Document understanding data:

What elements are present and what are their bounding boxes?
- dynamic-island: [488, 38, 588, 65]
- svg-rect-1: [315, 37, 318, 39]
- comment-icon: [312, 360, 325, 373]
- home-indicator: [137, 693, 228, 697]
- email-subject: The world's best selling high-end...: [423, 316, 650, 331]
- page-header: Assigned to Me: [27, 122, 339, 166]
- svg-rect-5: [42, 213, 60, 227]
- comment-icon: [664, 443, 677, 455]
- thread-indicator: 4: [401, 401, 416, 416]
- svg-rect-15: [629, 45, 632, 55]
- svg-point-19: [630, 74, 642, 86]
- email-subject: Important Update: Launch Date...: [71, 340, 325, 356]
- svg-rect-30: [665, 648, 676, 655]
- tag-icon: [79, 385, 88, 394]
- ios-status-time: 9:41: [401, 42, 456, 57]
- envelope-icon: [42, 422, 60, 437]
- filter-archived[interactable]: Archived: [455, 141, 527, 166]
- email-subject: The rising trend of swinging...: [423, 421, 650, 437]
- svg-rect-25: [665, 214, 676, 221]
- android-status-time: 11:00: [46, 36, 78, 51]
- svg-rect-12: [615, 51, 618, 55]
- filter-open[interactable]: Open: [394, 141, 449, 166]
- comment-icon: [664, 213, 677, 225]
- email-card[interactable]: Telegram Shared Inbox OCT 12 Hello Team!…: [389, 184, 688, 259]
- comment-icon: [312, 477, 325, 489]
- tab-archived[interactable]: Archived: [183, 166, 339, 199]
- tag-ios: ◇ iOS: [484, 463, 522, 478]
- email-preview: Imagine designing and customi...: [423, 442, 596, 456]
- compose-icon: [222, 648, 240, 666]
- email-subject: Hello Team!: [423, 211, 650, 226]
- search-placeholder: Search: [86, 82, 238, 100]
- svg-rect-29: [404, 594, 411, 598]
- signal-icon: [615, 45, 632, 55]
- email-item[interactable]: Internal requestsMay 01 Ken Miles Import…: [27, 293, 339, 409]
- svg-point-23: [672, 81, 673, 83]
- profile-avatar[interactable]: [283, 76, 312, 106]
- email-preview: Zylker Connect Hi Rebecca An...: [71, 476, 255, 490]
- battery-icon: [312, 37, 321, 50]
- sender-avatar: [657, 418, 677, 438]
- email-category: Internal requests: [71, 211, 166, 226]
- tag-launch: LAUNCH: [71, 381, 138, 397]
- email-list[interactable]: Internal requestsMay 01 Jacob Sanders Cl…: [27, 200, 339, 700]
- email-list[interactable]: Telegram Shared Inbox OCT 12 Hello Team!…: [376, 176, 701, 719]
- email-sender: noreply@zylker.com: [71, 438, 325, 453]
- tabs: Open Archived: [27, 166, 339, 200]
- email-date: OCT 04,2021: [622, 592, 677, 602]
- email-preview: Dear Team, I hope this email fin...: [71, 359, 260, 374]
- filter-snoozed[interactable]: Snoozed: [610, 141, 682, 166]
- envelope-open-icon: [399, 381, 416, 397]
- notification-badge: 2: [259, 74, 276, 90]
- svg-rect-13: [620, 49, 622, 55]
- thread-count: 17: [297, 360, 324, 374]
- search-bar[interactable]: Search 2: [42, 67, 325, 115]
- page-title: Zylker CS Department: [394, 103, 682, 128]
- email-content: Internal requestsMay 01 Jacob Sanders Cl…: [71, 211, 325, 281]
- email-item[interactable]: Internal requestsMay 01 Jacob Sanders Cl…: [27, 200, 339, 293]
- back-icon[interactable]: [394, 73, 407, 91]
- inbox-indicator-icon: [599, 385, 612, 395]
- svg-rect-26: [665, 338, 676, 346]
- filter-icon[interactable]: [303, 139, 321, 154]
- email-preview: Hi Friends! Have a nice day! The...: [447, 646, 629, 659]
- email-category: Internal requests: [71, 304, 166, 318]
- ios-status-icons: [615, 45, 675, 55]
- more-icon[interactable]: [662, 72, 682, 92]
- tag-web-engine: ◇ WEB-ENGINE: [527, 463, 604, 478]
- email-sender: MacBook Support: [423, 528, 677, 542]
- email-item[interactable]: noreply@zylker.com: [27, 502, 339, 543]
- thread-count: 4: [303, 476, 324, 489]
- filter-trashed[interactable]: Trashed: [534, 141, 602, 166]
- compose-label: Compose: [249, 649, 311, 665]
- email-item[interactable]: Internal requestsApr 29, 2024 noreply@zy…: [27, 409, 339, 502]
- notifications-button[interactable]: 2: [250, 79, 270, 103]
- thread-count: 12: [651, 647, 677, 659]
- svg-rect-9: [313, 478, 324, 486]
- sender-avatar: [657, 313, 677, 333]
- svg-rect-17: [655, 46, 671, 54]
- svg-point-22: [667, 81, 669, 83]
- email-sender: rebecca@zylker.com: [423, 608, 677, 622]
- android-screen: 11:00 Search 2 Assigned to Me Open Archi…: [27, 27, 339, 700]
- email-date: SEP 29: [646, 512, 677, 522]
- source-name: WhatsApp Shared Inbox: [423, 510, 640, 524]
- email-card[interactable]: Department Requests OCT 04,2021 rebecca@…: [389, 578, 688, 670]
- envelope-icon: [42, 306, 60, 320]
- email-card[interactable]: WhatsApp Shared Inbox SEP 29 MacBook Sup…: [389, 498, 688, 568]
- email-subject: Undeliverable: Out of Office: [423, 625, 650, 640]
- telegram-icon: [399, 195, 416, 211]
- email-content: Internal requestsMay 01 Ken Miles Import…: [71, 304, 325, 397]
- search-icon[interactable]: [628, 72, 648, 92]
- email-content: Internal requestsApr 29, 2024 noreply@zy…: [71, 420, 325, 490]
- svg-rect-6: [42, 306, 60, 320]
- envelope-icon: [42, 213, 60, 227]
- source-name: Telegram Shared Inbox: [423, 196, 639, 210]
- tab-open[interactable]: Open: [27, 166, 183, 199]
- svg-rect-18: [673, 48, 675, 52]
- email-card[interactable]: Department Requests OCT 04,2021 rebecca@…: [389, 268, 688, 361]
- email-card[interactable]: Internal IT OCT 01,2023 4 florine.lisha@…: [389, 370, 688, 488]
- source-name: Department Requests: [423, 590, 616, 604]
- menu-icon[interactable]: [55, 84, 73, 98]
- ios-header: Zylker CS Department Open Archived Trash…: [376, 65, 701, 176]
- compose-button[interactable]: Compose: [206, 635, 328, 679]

■ **What is being asked**: Type the data again exactly. Leave nothing out.

■ **Task result**:
What elements are present and what are their bounding boxes?
- dynamic-island: [488, 38, 588, 65]
- svg-rect-1: [315, 37, 318, 39]
- comment-icon: [312, 360, 325, 373]
- home-indicator: [137, 693, 228, 697]
- email-subject: The world's best selling high-end...: [423, 316, 650, 331]
- page-header: Assigned to Me: [27, 122, 339, 166]
- svg-rect-5: [42, 213, 60, 227]
- comment-icon: [664, 443, 677, 455]
- thread-indicator: 4: [401, 401, 416, 416]
- svg-rect-15: [629, 45, 632, 55]
- svg-point-19: [630, 74, 642, 86]
- email-subject: Important Update: Launch Date...: [71, 340, 325, 356]
- svg-rect-30: [665, 648, 676, 655]
- tag-icon: [79, 385, 88, 394]
- ios-status-time: 9:41: [401, 42, 456, 57]
- envelope-icon: [42, 422, 60, 437]
- filter-archived[interactable]: Archived: [455, 141, 527, 166]
- email-subject: The rising trend of swinging...: [423, 421, 650, 437]
- svg-rect-25: [665, 214, 676, 221]
- android-status-time: 11:00: [46, 36, 78, 51]
- svg-rect-12: [615, 51, 618, 55]
- filter-open[interactable]: Open: [394, 141, 449, 166]
- comment-icon: [664, 213, 677, 225]
- email-card[interactable]: Telegram Shared Inbox OCT 12 Hello Team!…: [389, 184, 688, 259]
- comment-icon: [312, 477, 325, 489]
- tab-archived[interactable]: Archived: [183, 166, 339, 199]
- tag-ios: ◇ iOS: [484, 463, 522, 478]
- email-preview: Imagine designing and customi...: [423, 442, 596, 456]
- compose-icon: [222, 648, 240, 666]
- email-subject: Hello Team!: [423, 211, 650, 226]
- search-placeholder: Search: [86, 82, 238, 100]
- svg-rect-29: [404, 594, 411, 598]
- signal-icon: [615, 45, 632, 55]
- email-item[interactable]: Internal requestsMay 01 Ken Miles Import…: [27, 293, 339, 409]
- svg-point-23: [672, 81, 673, 83]
- profile-avatar[interactable]: [283, 76, 312, 106]
- email-preview: Zylker Connect Hi Rebecca An...: [71, 476, 255, 490]
- battery-icon: [312, 37, 321, 50]
- sender-avatar: [657, 418, 677, 438]
- email-category: Internal requests: [71, 211, 166, 226]
- tag-launch: LAUNCH: [71, 381, 138, 397]
- email-list[interactable]: Internal requestsMay 01 Jacob Sanders Cl…: [27, 200, 339, 700]
- email-list[interactable]: Telegram Shared Inbox OCT 12 Hello Team!…: [376, 176, 701, 719]
- email-sender: noreply@zylker.com: [71, 438, 325, 453]
- tabs: Open Archived: [27, 166, 339, 200]
- email-date: OCT 04,2021: [622, 592, 677, 602]
- email-preview: Dear Team, I hope this email fin...: [71, 359, 260, 374]
- filter-snoozed[interactable]: Snoozed: [610, 141, 682, 166]
- envelope-open-icon: [399, 381, 416, 397]
- notification-badge: 2: [259, 74, 276, 90]
- svg-rect-13: [620, 49, 622, 55]
- thread-count: 17: [297, 360, 324, 374]
- search-bar[interactable]: Search 2: [42, 67, 325, 115]
- page-title: Zylker CS Department: [394, 103, 682, 128]
- email-content: Internal requestsMay 01 Jacob Sanders Cl…: [71, 211, 325, 281]
- email-item[interactable]: Internal requestsMay 01 Jacob Sanders Cl…: [27, 200, 339, 293]
- back-icon[interactable]: [394, 73, 407, 91]
- inbox-indicator-icon: [599, 385, 612, 395]
- svg-rect-26: [665, 338, 676, 346]
- filter-icon[interactable]: [303, 139, 321, 154]
- email-preview: Hi Friends! Have a nice day! The...: [447, 646, 629, 659]
- email-category: Internal requests: [71, 304, 166, 318]
- ios-status-icons: [615, 45, 675, 55]
- more-icon[interactable]: [662, 72, 682, 92]
- tag-web-engine: ◇ WEB-ENGINE: [527, 463, 604, 478]
- email-sender: MacBook Support: [423, 528, 677, 542]
- email-item[interactable]: noreply@zylker.com: [27, 502, 339, 543]
- thread-count: 4: [303, 476, 324, 489]
- filter-trashed[interactable]: Trashed: [534, 141, 602, 166]
- compose-label: Compose: [249, 649, 311, 665]
- email-item[interactable]: Internal requestsApr 29, 2024 noreply@zy…: [27, 409, 339, 502]
- notifications-button[interactable]: 2: [250, 79, 270, 103]
- thread-count: 12: [651, 647, 677, 659]
- svg-rect-9: [313, 478, 324, 486]
- sender-avatar: [657, 313, 677, 333]
- svg-rect-17: [655, 46, 671, 54]
- svg-point-22: [667, 81, 669, 83]
- email-sender: rebecca@zylker.com: [423, 608, 677, 622]
- android-screen: 11:00 Search 2 Assigned to Me Open Archi…: [27, 27, 339, 700]
- email-date: SEP 29: [646, 512, 677, 522]
- source-name: WhatsApp Shared Inbox: [423, 510, 640, 524]
- email-card[interactable]: Department Requests OCT 04,2021 rebecca@…: [389, 578, 688, 670]
- envelope-icon: [42, 306, 60, 320]
- email-card[interactable]: WhatsApp Shared Inbox SEP 29 MacBook Sup…: [389, 498, 688, 568]
- email-subject: Undeliverable: Out of Office: [423, 625, 650, 640]
- telegram-icon: [399, 195, 416, 211]
- email-content: Internal requestsMay 01 Ken Miles Import…: [71, 304, 325, 397]
- search-icon[interactable]: [628, 72, 648, 92]
- email-content: Internal requestsApr 29, 2024 noreply@zy…: [71, 420, 325, 490]
- svg-rect-6: [42, 306, 60, 320]
- envelope-icon: [42, 213, 60, 227]
- source-name: Telegram Shared Inbox: [423, 196, 639, 210]
- tab-open[interactable]: Open: [27, 166, 183, 199]
- svg-rect-18: [673, 48, 675, 52]
- email-card[interactable]: Department Requests OCT 04,2021 rebecca@…: [389, 268, 688, 361]
- email-card[interactable]: Internal IT OCT 01,2023 4 florine.lisha@…: [389, 370, 688, 488]
- source-name: Department Requests: [423, 590, 616, 604]
- menu-icon[interactable]: [55, 84, 73, 98]
- ios-header: Zylker CS Department Open Archived Trash…: [376, 65, 701, 176]
- compose-button[interactable]: Compose: [206, 635, 328, 679]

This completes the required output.